(DATA RECORDS Opens)

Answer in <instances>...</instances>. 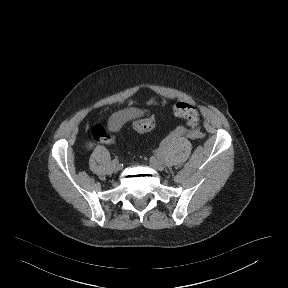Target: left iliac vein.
I'll return each instance as SVG.
<instances>
[{
    "label": "left iliac vein",
    "instance_id": "left-iliac-vein-1",
    "mask_svg": "<svg viewBox=\"0 0 288 288\" xmlns=\"http://www.w3.org/2000/svg\"><path fill=\"white\" fill-rule=\"evenodd\" d=\"M150 166L157 170H163V163L158 157L150 158Z\"/></svg>",
    "mask_w": 288,
    "mask_h": 288
}]
</instances>
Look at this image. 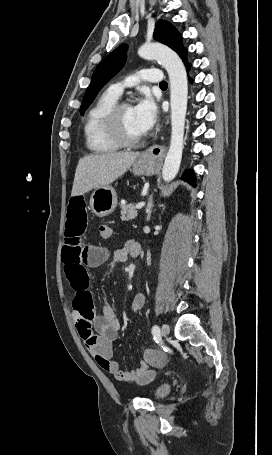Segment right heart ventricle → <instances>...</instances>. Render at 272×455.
I'll return each mask as SVG.
<instances>
[{
	"instance_id": "right-heart-ventricle-1",
	"label": "right heart ventricle",
	"mask_w": 272,
	"mask_h": 455,
	"mask_svg": "<svg viewBox=\"0 0 272 455\" xmlns=\"http://www.w3.org/2000/svg\"><path fill=\"white\" fill-rule=\"evenodd\" d=\"M119 96L111 90L102 93L89 109L84 122V137L86 147L96 154H108L119 150L107 135L105 116L109 109L118 102Z\"/></svg>"
}]
</instances>
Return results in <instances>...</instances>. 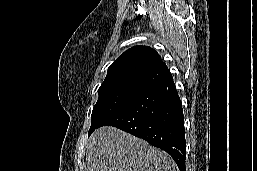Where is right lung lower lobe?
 Here are the masks:
<instances>
[{
    "label": "right lung lower lobe",
    "instance_id": "98d812e1",
    "mask_svg": "<svg viewBox=\"0 0 257 171\" xmlns=\"http://www.w3.org/2000/svg\"><path fill=\"white\" fill-rule=\"evenodd\" d=\"M101 126H114L146 140L169 153L180 171H186L183 109L172 76L134 97Z\"/></svg>",
    "mask_w": 257,
    "mask_h": 171
}]
</instances>
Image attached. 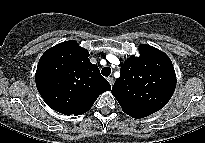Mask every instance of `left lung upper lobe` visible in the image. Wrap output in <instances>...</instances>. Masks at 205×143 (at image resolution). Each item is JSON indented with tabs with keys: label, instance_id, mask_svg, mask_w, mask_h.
<instances>
[{
	"label": "left lung upper lobe",
	"instance_id": "left-lung-upper-lobe-1",
	"mask_svg": "<svg viewBox=\"0 0 205 143\" xmlns=\"http://www.w3.org/2000/svg\"><path fill=\"white\" fill-rule=\"evenodd\" d=\"M140 56H131L120 69L111 90L123 111L133 118L148 116L163 108L176 87L170 58L150 45H140Z\"/></svg>",
	"mask_w": 205,
	"mask_h": 143
}]
</instances>
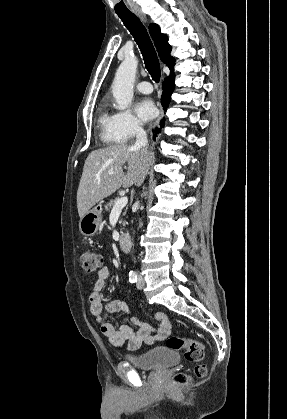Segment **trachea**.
<instances>
[{
	"label": "trachea",
	"mask_w": 287,
	"mask_h": 419,
	"mask_svg": "<svg viewBox=\"0 0 287 419\" xmlns=\"http://www.w3.org/2000/svg\"><path fill=\"white\" fill-rule=\"evenodd\" d=\"M118 16L138 44L147 71L151 75L152 79L158 83L161 76L160 64L146 28L141 23L140 19L133 13L122 15L118 14Z\"/></svg>",
	"instance_id": "obj_1"
}]
</instances>
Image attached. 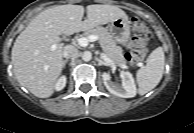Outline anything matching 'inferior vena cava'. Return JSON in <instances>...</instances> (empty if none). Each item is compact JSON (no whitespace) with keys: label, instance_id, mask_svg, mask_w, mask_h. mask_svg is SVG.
<instances>
[{"label":"inferior vena cava","instance_id":"1","mask_svg":"<svg viewBox=\"0 0 194 133\" xmlns=\"http://www.w3.org/2000/svg\"><path fill=\"white\" fill-rule=\"evenodd\" d=\"M80 56V53L77 48H75L72 45H67L64 48L63 51V57L66 59H76L77 57Z\"/></svg>","mask_w":194,"mask_h":133}]
</instances>
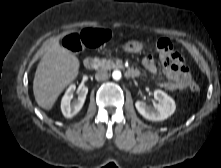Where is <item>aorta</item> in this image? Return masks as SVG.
<instances>
[{
  "mask_svg": "<svg viewBox=\"0 0 221 168\" xmlns=\"http://www.w3.org/2000/svg\"><path fill=\"white\" fill-rule=\"evenodd\" d=\"M112 77L116 81L120 80L121 79V72L119 70L113 71Z\"/></svg>",
  "mask_w": 221,
  "mask_h": 168,
  "instance_id": "762f6f07",
  "label": "aorta"
}]
</instances>
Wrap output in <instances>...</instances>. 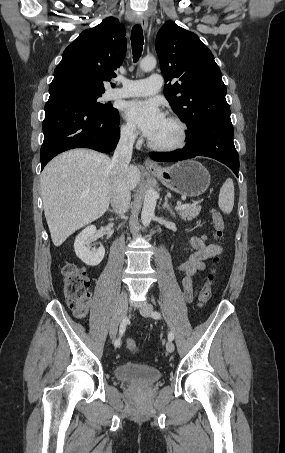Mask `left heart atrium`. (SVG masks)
<instances>
[{
    "mask_svg": "<svg viewBox=\"0 0 285 453\" xmlns=\"http://www.w3.org/2000/svg\"><path fill=\"white\" fill-rule=\"evenodd\" d=\"M125 117L152 139L165 120V114L155 100H132L124 106Z\"/></svg>",
    "mask_w": 285,
    "mask_h": 453,
    "instance_id": "39dd6f15",
    "label": "left heart atrium"
}]
</instances>
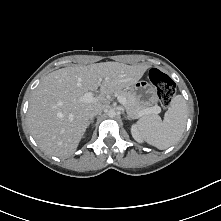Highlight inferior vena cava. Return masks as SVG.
Returning <instances> with one entry per match:
<instances>
[{"label": "inferior vena cava", "instance_id": "602c4592", "mask_svg": "<svg viewBox=\"0 0 221 221\" xmlns=\"http://www.w3.org/2000/svg\"><path fill=\"white\" fill-rule=\"evenodd\" d=\"M102 111H103L102 107L95 108L90 112L89 117L93 118L94 116L101 114Z\"/></svg>", "mask_w": 221, "mask_h": 221}]
</instances>
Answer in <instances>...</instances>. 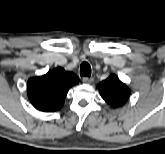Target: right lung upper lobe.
I'll list each match as a JSON object with an SVG mask.
<instances>
[{
  "label": "right lung upper lobe",
  "mask_w": 165,
  "mask_h": 154,
  "mask_svg": "<svg viewBox=\"0 0 165 154\" xmlns=\"http://www.w3.org/2000/svg\"><path fill=\"white\" fill-rule=\"evenodd\" d=\"M78 82L74 73L57 67L45 75L30 78L28 96L36 109L44 112L57 111L63 106L69 88Z\"/></svg>",
  "instance_id": "right-lung-upper-lobe-1"
}]
</instances>
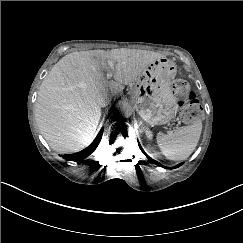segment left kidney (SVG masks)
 I'll list each match as a JSON object with an SVG mask.
<instances>
[{"instance_id":"1","label":"left kidney","mask_w":243,"mask_h":243,"mask_svg":"<svg viewBox=\"0 0 243 243\" xmlns=\"http://www.w3.org/2000/svg\"><path fill=\"white\" fill-rule=\"evenodd\" d=\"M147 137L151 136V133L149 131L146 132Z\"/></svg>"}]
</instances>
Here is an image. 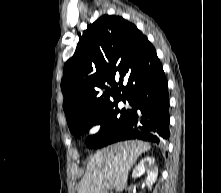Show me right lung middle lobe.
I'll return each mask as SVG.
<instances>
[{"label": "right lung middle lobe", "instance_id": "obj_1", "mask_svg": "<svg viewBox=\"0 0 221 193\" xmlns=\"http://www.w3.org/2000/svg\"><path fill=\"white\" fill-rule=\"evenodd\" d=\"M131 102L130 98L118 99L111 102L107 107L78 118L70 131L74 135L87 132L93 125L101 124V130L98 134L87 139L89 147L99 148L105 146L106 141L115 136L128 122L132 109L119 108V101Z\"/></svg>", "mask_w": 221, "mask_h": 193}]
</instances>
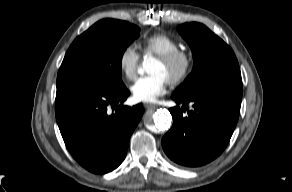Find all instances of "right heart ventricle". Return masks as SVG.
Wrapping results in <instances>:
<instances>
[{"mask_svg":"<svg viewBox=\"0 0 292 192\" xmlns=\"http://www.w3.org/2000/svg\"><path fill=\"white\" fill-rule=\"evenodd\" d=\"M144 53L163 55L180 48V43L174 37L165 33H154L142 41Z\"/></svg>","mask_w":292,"mask_h":192,"instance_id":"1","label":"right heart ventricle"}]
</instances>
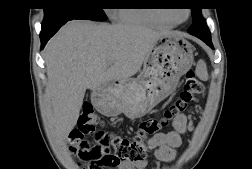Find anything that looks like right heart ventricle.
<instances>
[{
	"instance_id": "1",
	"label": "right heart ventricle",
	"mask_w": 252,
	"mask_h": 169,
	"mask_svg": "<svg viewBox=\"0 0 252 169\" xmlns=\"http://www.w3.org/2000/svg\"><path fill=\"white\" fill-rule=\"evenodd\" d=\"M119 23L127 25L145 26L160 29H168L172 24L165 22L151 12L144 9L118 8L114 11Z\"/></svg>"
}]
</instances>
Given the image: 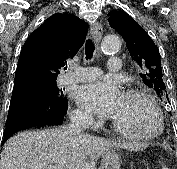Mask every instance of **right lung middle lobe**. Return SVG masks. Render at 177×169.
Returning a JSON list of instances; mask_svg holds the SVG:
<instances>
[{
    "label": "right lung middle lobe",
    "instance_id": "dd1d6c3e",
    "mask_svg": "<svg viewBox=\"0 0 177 169\" xmlns=\"http://www.w3.org/2000/svg\"><path fill=\"white\" fill-rule=\"evenodd\" d=\"M36 91L56 104L64 101L62 91L58 89L56 82L44 81L36 87Z\"/></svg>",
    "mask_w": 177,
    "mask_h": 169
}]
</instances>
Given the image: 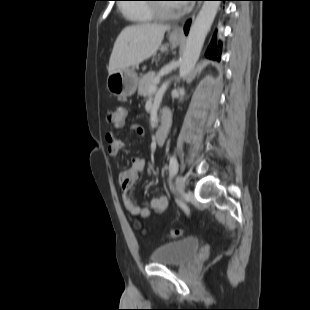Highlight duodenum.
<instances>
[{
	"label": "duodenum",
	"mask_w": 310,
	"mask_h": 310,
	"mask_svg": "<svg viewBox=\"0 0 310 310\" xmlns=\"http://www.w3.org/2000/svg\"><path fill=\"white\" fill-rule=\"evenodd\" d=\"M171 130V121L167 110L161 112V123L155 134V140L158 145H162L168 137Z\"/></svg>",
	"instance_id": "1"
}]
</instances>
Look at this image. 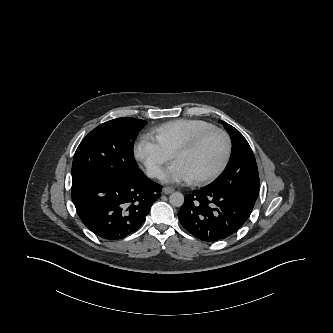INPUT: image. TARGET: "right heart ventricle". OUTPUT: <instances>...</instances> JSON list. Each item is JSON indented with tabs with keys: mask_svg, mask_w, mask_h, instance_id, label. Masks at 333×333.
<instances>
[{
	"mask_svg": "<svg viewBox=\"0 0 333 333\" xmlns=\"http://www.w3.org/2000/svg\"><path fill=\"white\" fill-rule=\"evenodd\" d=\"M212 127H214L212 123L202 119L181 118L154 128L152 134L156 142L172 155L177 148L192 137Z\"/></svg>",
	"mask_w": 333,
	"mask_h": 333,
	"instance_id": "e07e8e85",
	"label": "right heart ventricle"
}]
</instances>
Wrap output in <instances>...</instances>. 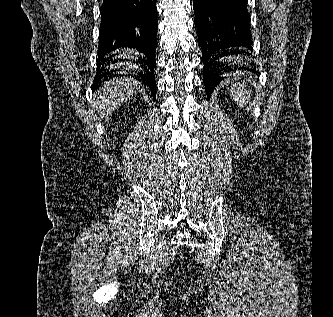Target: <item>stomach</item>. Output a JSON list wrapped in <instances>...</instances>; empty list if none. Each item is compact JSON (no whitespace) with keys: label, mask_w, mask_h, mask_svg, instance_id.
<instances>
[{"label":"stomach","mask_w":333,"mask_h":317,"mask_svg":"<svg viewBox=\"0 0 333 317\" xmlns=\"http://www.w3.org/2000/svg\"><path fill=\"white\" fill-rule=\"evenodd\" d=\"M220 62H241V55H220Z\"/></svg>","instance_id":"0dacf381"}]
</instances>
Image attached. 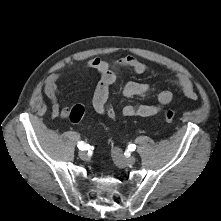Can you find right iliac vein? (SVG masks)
Wrapping results in <instances>:
<instances>
[{
    "instance_id": "obj_1",
    "label": "right iliac vein",
    "mask_w": 221,
    "mask_h": 221,
    "mask_svg": "<svg viewBox=\"0 0 221 221\" xmlns=\"http://www.w3.org/2000/svg\"><path fill=\"white\" fill-rule=\"evenodd\" d=\"M79 157L82 159V160H88L89 158V155L86 151H80L79 152Z\"/></svg>"
}]
</instances>
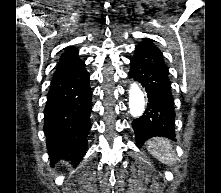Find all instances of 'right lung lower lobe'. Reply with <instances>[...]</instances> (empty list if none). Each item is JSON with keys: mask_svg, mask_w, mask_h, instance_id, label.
I'll list each match as a JSON object with an SVG mask.
<instances>
[{"mask_svg": "<svg viewBox=\"0 0 221 193\" xmlns=\"http://www.w3.org/2000/svg\"><path fill=\"white\" fill-rule=\"evenodd\" d=\"M89 77L85 64L53 76L43 127L53 164L66 159L77 165L86 152L92 109Z\"/></svg>", "mask_w": 221, "mask_h": 193, "instance_id": "98d812e1", "label": "right lung lower lobe"}]
</instances>
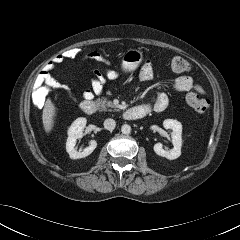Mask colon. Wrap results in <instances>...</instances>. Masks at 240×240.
<instances>
[{
    "mask_svg": "<svg viewBox=\"0 0 240 240\" xmlns=\"http://www.w3.org/2000/svg\"><path fill=\"white\" fill-rule=\"evenodd\" d=\"M59 58L65 61H77L84 59L82 49L79 47L69 48L59 54ZM171 69L176 73H185L189 71V62L182 57H174L171 60ZM46 92L44 90L37 91L35 101L42 103L45 101ZM186 103L198 114H204L208 111L210 103L208 99L201 97L197 92H189L186 95Z\"/></svg>",
    "mask_w": 240,
    "mask_h": 240,
    "instance_id": "1",
    "label": "colon"
}]
</instances>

(DATA RECORDS Closes)

▶ **WHAT IS BEING ASKED**
Copy out exactly the lines between the line that contains "Find all instances of 'right" and the last line of the records, both ends included; leave out every picture.

▶ **WRITTEN REPLY**
Find all instances of 'right lung lower lobe'. Reply with <instances>[...]</instances> (empty list if none). Each item is JSON with keys: mask_svg, mask_w, mask_h, instance_id, label.
I'll list each match as a JSON object with an SVG mask.
<instances>
[{"mask_svg": "<svg viewBox=\"0 0 221 193\" xmlns=\"http://www.w3.org/2000/svg\"><path fill=\"white\" fill-rule=\"evenodd\" d=\"M89 77L85 64L53 76L43 127L53 164L66 159L77 165L86 152L92 109Z\"/></svg>", "mask_w": 221, "mask_h": 193, "instance_id": "98d812e1", "label": "right lung lower lobe"}]
</instances>
Mask colon. Wrap results in <instances>...</instances>. Masks at 240×240.
<instances>
[{
    "mask_svg": "<svg viewBox=\"0 0 240 240\" xmlns=\"http://www.w3.org/2000/svg\"><path fill=\"white\" fill-rule=\"evenodd\" d=\"M59 58L65 61H77L84 59L82 49L79 47L69 48L59 54ZM171 69L176 73H185L189 71V62L182 57H174L171 60ZM46 92L44 90L37 91L35 101L42 103L45 101ZM186 103L198 114H204L208 111L210 103L208 99L201 97L197 92H189L186 95Z\"/></svg>",
    "mask_w": 240,
    "mask_h": 240,
    "instance_id": "1",
    "label": "colon"
}]
</instances>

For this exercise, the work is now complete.